Once you standardize containers, you protect your investment. If you create 1,000 container images and they meet a certain format standard, they’re good for a long time. You don’t have to worry that a container you built in September will be broken in November. You can invest in tools and learning that will be leveraged over time to provide a significant return on investment.
Standardization also supports the growth of a thriving ecosystem of products—and we all know open source products allow for more investment in open source communities—so this is good for everyone. In a healthy ecosystem, vendors make money by investing in technology that helps customers solve business problems. That creates more revenue, which results in more investment. We want that to happen, and standards help enable it.
Standards also encourage community investment. People want to contribute to projects that are meaningful, that have name value, and that will provide value for a long time. If I build a tool and it gets a big following, I want that tool to be leveraged for years to come. Standards help enable that, too.
Standard procedure
When you think about how quickly containers have taken hold, it’s surprising how many standards have sprung up around the technology. (Or maybe it’s not surprising, as everyone wants to get in on the game.) In fact, some standards work together, but some compete. Some are industry standards, while others are de facto standards. Others are single-vendor standards.
Some of the most common and, in some cases, most compelling standards are:
- OCI (Open Container Initiative) Image Specification
- OCI Runtime Specification
- Kubernetes Container Runtime Initiative
- CNI (Container Network Interface)
- Docker CNM (Container Network Model)
The OCI standards (Version 1.0.1 was just released) are managed by the Linux Foundation. They are open standards that many vendors support, and they govern the image specification and the runtime specification.
The Kubernetes runtime interface allows developers to swap out a container engine. Container engines can implement the runtime interface natively or be interfaced by leveraging shims which serve as drivers. Kubernetes is developing a huge following so its Container Runtime Interface (CRI) is quickly becoming a de facto standard.
On the networking side, CNI and Docker CNM are both active. They are competing standards (CNI is used by Kubernetes), but because there are only two at this point, most vendors are investing in both. This means you are fairly safe if you invest in a network vendor.
Container standards are used in different places to achieve different goals.
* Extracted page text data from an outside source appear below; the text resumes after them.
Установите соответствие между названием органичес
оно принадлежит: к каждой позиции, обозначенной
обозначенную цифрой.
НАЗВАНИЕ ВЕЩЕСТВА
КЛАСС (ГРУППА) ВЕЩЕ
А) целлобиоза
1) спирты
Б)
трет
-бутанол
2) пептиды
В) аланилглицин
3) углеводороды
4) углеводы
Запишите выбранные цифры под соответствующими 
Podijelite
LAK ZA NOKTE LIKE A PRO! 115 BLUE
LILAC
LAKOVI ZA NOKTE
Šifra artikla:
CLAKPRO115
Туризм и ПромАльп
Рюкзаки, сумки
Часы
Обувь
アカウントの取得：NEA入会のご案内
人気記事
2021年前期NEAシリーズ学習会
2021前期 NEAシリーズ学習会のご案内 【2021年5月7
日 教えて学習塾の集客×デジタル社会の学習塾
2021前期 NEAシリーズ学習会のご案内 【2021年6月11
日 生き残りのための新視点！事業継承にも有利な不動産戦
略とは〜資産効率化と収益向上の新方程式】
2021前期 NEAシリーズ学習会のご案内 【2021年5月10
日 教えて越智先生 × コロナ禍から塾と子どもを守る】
Scott McCartyIn the last couple of years, orchestration has taken off, enabling the scheduling of workloads on container engines across clusters of hosts. This simplifies managing thousands of containers or thousands of hosts, or both. These standards work together to govern the interaction of container engines, hosts, orchestrators, and the supporting networking and storage.
For example, the OCI container image spec governs how a container engine goes out and pulls down an image as well as the data and metadata in that container image. The OCI runtime spec essentially governs the relationship between the container engine and the container host. The container runtime interface is the de facto standard that governs the interaction between the orchestrator and the container engine, whether it be Docker, Rocker, or Cryo.
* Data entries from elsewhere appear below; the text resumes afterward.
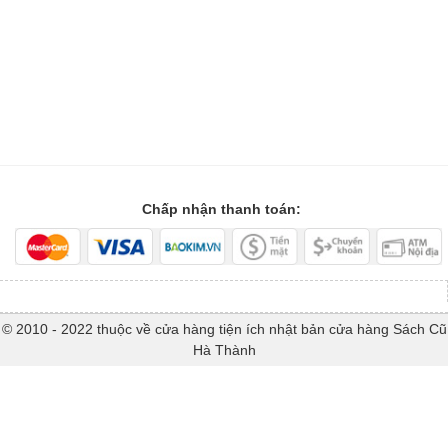
Chấp nhận thanh toán:
© 2010 - 2022 thuộc về cửa hàng tiện ích nhật bản cửa hàng Sách Cũ
Hà Thành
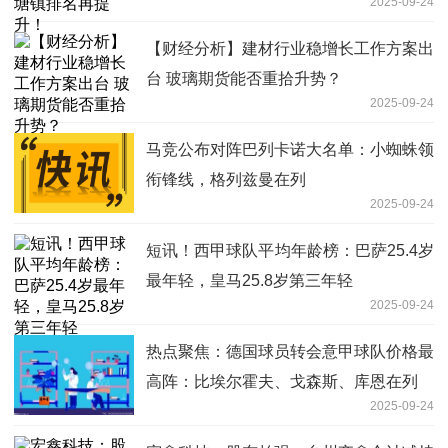
2025-09-24
【财经分析】建材行业稳增长工作方案出
台 玻璃期货能否重拾升势？
2025-09-24
马竞公布对阵巴列卡诺大名单：小蜘蛛领
衔锋线，格列兹曼在列
2025-09-24
短讯！西甲球队平均年龄榜：巴萨25.4岁
最年轻，皇马25.8岁第三年轻
2025-09-24
热点聚焦：德国球员转会意甲球队价格最
高阵：比埃尔霍夫、戈森斯、库恩在列
2025-09-24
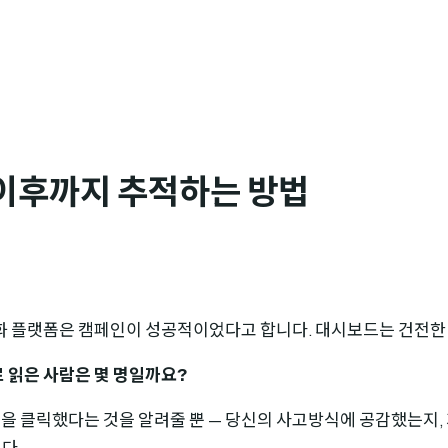
이후까지 추적하는 방법
동화 플랫폼은 캠페인이 성공적이었다고 합니다. 대시보드는 건전한
제로 읽은 사람은 몇 명일까요?
을 클릭했다는 것을 알려줄 뿐 — 당신의 사고방식에 공감했는지,
다.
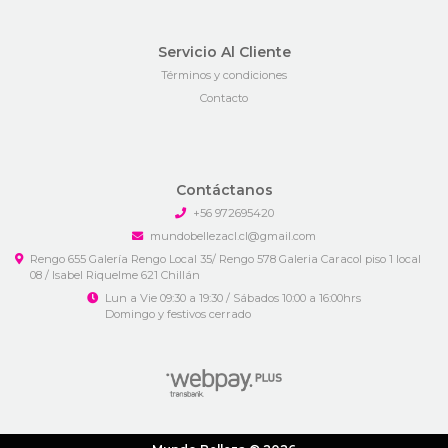
Servicio Al Cliente
Términos y condiciones
Contacto
Contáctanos
+56 972695420
mundobellezacl.cl@gmail.com
Rengo 655 Galería Rengo Local 35/ Rengo 578 Galeria Caracol piso 1 local
08 / Isabel Riquelme 621 Chillán
Lun a Vie 09:30 a 19:30 / Sábados 10:00 a 16:00hrs
Domingo y festivos cerrado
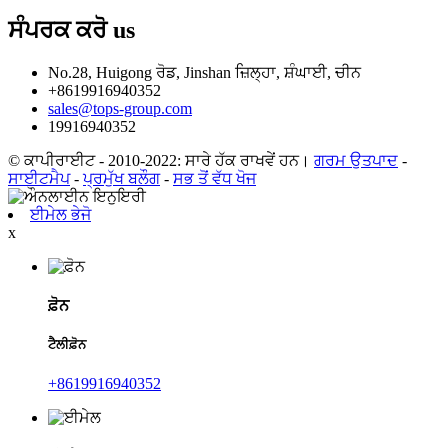
ਸੰਪਰਕ ਕਰੋ
us
No.28, Huigong ਰੋਡ, Jinshan ਜ਼ਿਲ੍ਹਾ, ਸ਼ੰਘਾਈ, ਚੀਨ
+8619916940352
sales@tops-group.com
19916940352
© ਕਾਪੀਰਾਈਟ - 2010-2022: ਸਾਰੇ ਹੱਕ ਰਾਖਵੇਂ ਹਨ।
ਗਰਮ ਉਤਪਾਦ
-
ਸਾਈਟਮੈਪ
-
ਪ੍ਰਮੁੱਖ ਬਲੌਗ
-
ਸਭ ਤੋਂ ਵੱਧ ਖੋਜ
ਈਮੇਲ ਭੇਜੋ
x
ਫ਼ੋਨ
ਟੈਲੀਫ਼ੋਨ
+8619916940352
Indeed, when you think about it, all these standards surround the container engine. Essentially, this lets you swap in and out not only the engine, but also the hosts and different registries. In fact, you can swap out components based on workload requirements—for example, Windows or Linux container hosts—while at the same time, leveraging centrally managed infrastructure such as registry servers, CI/CD tools, container image scanning tools, or orchestration software such as Kubernetes.
And, in the end, that’s really what we want and need from standards—for containers or otherwise: the ability to do what’s best without being hamstrung.